At my company, many managers were asking me for membership lists so that they could determine who has access to what applications. To get this information, I was constantly pulling lists from the Microsoft Management Console (MMC) Active Directory Users and Computer snap-in. To alleviate this time-consuming task, I created the Group Enumerator utility (AD-GroupMem.hta). This HTML Application (HTA) provides users with group membership information without-having to give them access to the domain through the Active Directory Users and Computer snap-in. Now that I've created the Group Enumerator utility, managers can look up membership information themselves.
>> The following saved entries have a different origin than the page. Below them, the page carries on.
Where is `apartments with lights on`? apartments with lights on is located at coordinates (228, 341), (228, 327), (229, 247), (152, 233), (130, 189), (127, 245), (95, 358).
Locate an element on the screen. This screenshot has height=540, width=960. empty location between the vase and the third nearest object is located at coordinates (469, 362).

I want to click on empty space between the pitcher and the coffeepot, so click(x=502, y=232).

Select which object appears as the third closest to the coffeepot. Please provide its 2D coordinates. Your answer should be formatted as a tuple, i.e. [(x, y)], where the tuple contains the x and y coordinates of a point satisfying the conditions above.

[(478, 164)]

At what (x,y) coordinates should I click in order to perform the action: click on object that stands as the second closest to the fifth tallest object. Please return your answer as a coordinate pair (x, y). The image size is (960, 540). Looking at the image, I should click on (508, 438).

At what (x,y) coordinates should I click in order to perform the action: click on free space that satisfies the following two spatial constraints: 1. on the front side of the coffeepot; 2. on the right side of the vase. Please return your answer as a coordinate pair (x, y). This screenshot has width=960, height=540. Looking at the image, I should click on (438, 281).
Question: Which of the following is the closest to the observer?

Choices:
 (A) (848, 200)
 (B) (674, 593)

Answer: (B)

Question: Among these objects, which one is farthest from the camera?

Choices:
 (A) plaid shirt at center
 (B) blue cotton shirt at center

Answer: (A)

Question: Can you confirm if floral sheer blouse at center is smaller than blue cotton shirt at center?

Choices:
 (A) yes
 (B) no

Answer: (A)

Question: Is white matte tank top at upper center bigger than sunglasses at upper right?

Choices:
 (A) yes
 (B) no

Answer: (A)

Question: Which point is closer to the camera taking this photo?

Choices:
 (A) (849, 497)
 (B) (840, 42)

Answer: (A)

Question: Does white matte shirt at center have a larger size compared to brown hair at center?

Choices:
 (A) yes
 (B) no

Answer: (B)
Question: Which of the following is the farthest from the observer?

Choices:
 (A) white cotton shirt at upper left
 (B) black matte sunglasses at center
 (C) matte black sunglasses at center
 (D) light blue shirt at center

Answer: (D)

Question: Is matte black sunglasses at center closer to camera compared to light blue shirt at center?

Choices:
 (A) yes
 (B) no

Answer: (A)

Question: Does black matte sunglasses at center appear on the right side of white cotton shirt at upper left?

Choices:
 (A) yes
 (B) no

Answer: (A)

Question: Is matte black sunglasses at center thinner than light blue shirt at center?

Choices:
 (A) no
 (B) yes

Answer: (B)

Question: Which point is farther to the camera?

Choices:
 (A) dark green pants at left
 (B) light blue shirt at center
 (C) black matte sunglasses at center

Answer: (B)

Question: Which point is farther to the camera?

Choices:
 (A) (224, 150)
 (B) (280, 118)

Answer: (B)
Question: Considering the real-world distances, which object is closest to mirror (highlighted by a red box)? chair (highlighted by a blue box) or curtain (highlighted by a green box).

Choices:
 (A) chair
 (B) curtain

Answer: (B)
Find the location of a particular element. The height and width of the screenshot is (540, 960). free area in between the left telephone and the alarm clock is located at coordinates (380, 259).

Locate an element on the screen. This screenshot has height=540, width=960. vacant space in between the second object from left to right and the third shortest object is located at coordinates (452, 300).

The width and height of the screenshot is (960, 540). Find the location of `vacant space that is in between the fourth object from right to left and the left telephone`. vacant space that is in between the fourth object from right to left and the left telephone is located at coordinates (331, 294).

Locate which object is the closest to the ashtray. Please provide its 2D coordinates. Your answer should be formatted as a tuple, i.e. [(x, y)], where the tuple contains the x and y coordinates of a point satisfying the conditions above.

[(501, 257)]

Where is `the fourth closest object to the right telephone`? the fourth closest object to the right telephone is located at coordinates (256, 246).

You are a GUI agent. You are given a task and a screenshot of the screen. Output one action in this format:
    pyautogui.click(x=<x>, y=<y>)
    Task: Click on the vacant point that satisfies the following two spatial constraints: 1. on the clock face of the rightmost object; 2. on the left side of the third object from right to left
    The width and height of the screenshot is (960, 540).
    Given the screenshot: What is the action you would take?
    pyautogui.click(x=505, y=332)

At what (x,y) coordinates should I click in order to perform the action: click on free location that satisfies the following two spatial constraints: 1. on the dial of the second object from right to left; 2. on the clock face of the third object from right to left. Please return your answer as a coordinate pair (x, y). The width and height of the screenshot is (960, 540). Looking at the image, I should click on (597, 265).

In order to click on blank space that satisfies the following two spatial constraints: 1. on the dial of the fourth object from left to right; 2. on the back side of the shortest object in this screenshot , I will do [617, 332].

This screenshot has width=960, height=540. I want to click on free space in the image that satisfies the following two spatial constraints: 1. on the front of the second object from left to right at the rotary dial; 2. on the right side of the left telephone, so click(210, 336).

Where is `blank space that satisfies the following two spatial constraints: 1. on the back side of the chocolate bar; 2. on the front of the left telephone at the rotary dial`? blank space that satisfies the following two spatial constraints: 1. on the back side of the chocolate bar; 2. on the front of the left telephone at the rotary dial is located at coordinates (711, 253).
Figure 2 shows the Group Enumerator utility's UI. If you select a group in the Distribution Groups or Security Groups column, the members of that group will appear in the Group Membership column. The Group Enumerator utility supports subgroups. A plus sign (+) will appear in front of each subgroup in the Distribution Groups and Security Groups columns. In the Group Membership column, a hyphen (-) will appear in front of each submember. If you click the Export Results button, the HTA will export the results to Microsoft Excel.

You can download the Group Enumerator utility from the Windows Scripting SolutionsWeb site. (See page 1 for download information.) Listing 3 shows the code you need to customize to get the Group Enumerator utility to work in your environment. You need to replace the DOMAIN constant's value with your AD domain's name. If you don't want groups from certain organizational units (OUs) to display in the Group Enumerator utility, you can customize the code at callout A in Listing 3. After you customize this code, you need to remove the comment characters that precede it and comment out the line that callout B shows.